なんかもう逆に、闘志、とでもいうような、人間にはいろんな生き方があるんだぞとウーピーにも知ってもらいたいみたいな気持ちでわたしはパーティ会場に入る決意をした。
「ありがとう。でも大丈夫です。教会の庭に、子どもたちがたくさん遊んでいるのを見ました。あの子たちはわたしたちみなの子どもなのだと思います。あの子どもたちの中にきっと、いつかママになることを夢見ている子がいるでしょう、お花はその子の手に渡って欲しいと思います」
そう言ってパーティ会場に入った。わたしが言う「いつかママになりたい子どもたち」という言葉には、男の子として育てられている子のこともこっそり含めていた。小さな反乱のつもりだった。この、男と女で産めよ増やせよ地に満ちよみたいな圧に対する、小さな反乱のつもりだった。もしかしたらウーピーは男の子には花をあげないのではないだろうか。それでも花を欲しいと思う男の子はいるんだってことを、わたしはちゃんと知っていようと思った。

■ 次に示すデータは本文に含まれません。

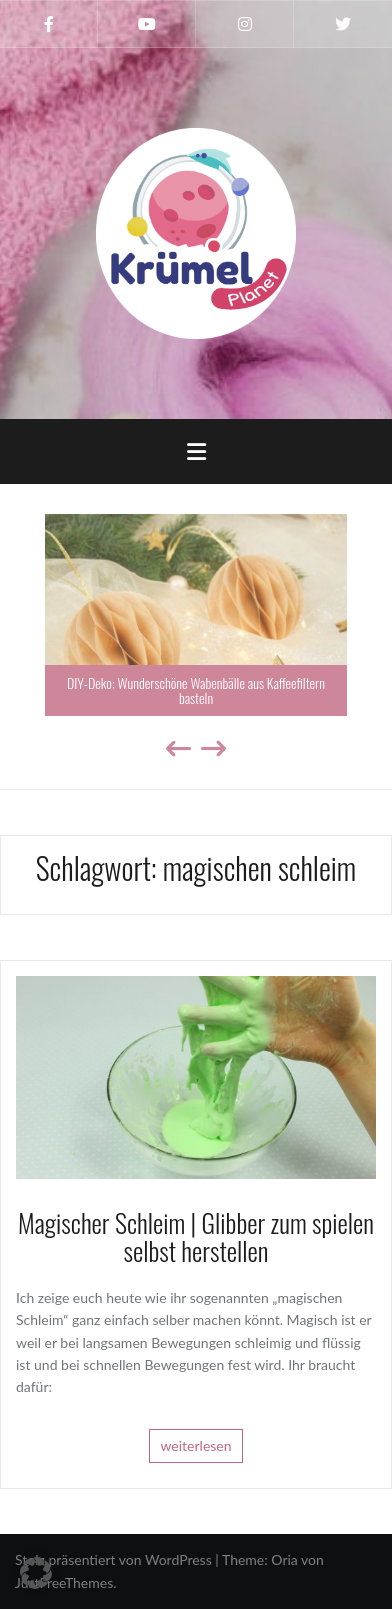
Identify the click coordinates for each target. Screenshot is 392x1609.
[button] (36, 1573)
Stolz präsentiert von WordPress (113, 1559)
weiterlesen (195, 1445)
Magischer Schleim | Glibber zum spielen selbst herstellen (196, 1237)
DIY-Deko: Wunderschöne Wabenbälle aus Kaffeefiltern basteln (196, 690)
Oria (284, 1559)
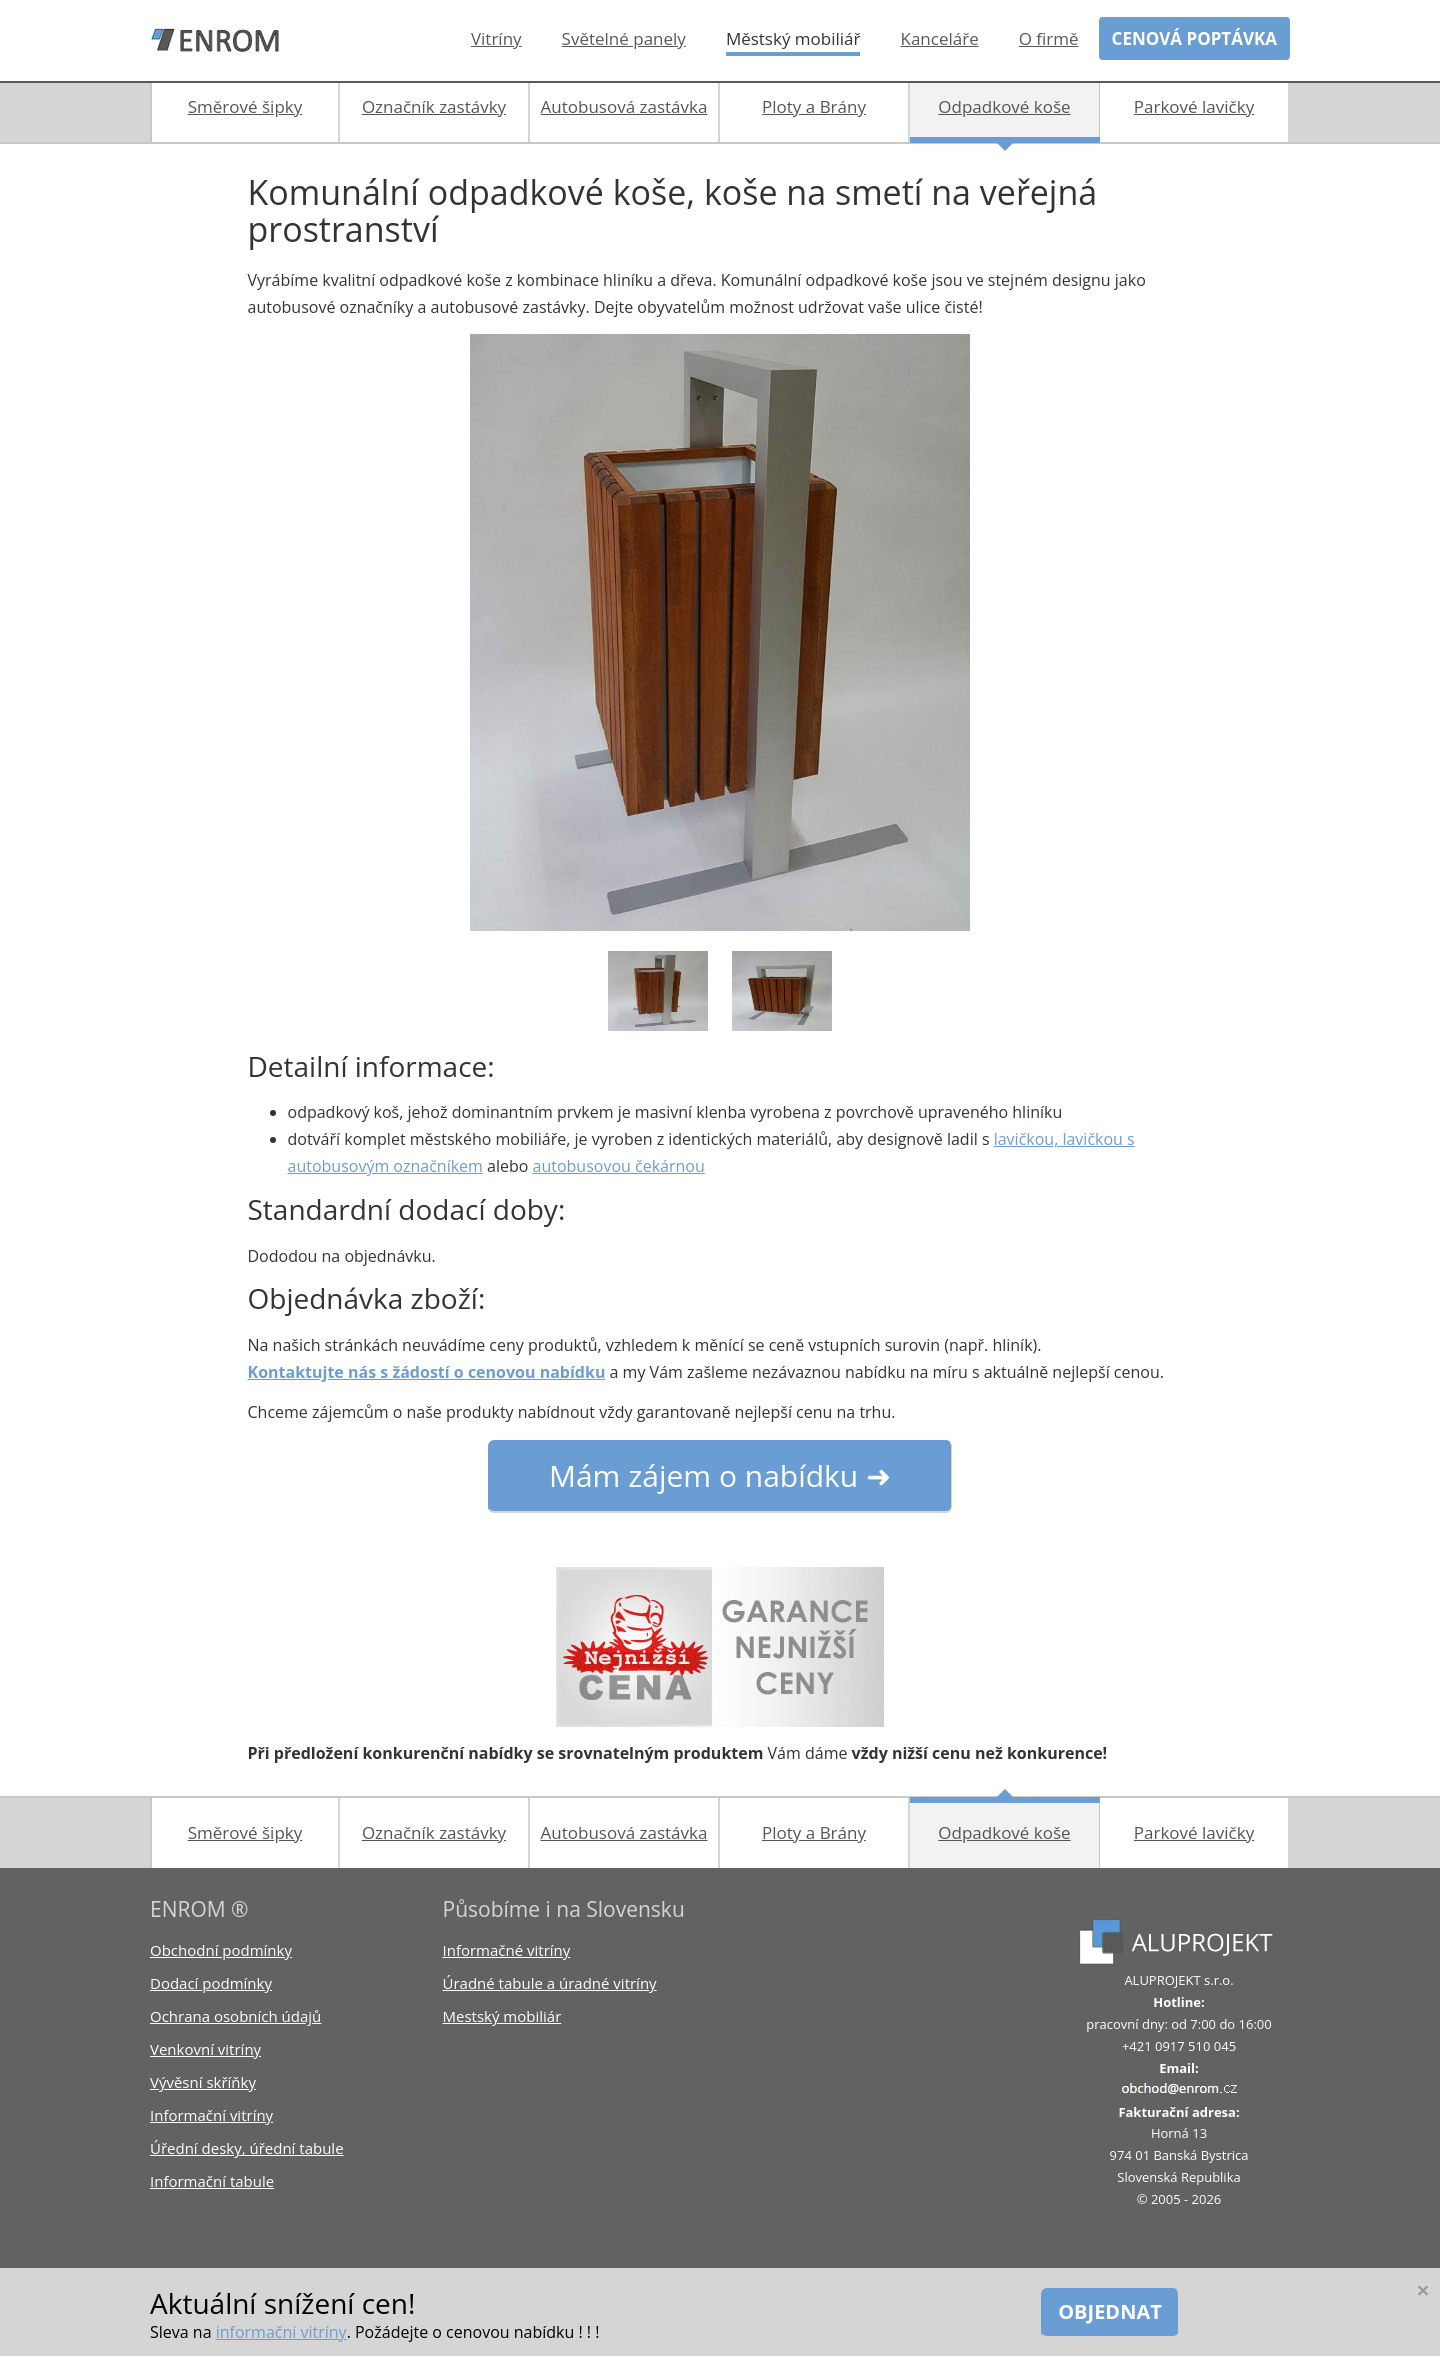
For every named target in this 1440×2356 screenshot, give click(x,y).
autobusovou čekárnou (619, 1166)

パーティが始まった。新規参加者は名札を受け取るように言われ、名前と国名を記入して自己紹介する流れだった。
ASAKO
JAPAN
わたしはそう書いて、「日本からの旅行者です、中国語を学んでいますのでぜひ教えてください」とあいさつした。ほかにも、コロンビア、ルーマニア、ジャマイカ、めちゃくちゃいろんな国の人たちが百数十人いた。このパーティの趣旨は、「国際都市上海にやって来た様々な国の人たちが、キリスト教信仰を通して上海での友達を作る」というものであるらしかった。
新入りに続き、「ママたちは前にきてあいさつして!」という時間が始まった。「息子が1人います」「うちは3人」。みんながマイクを持って子どものことしゃべるのを、例えば不妊治療に向き合い続けている人は、例えば子どもを亡くした人は、どんな気持ちで聞いているのかなあ、と思った。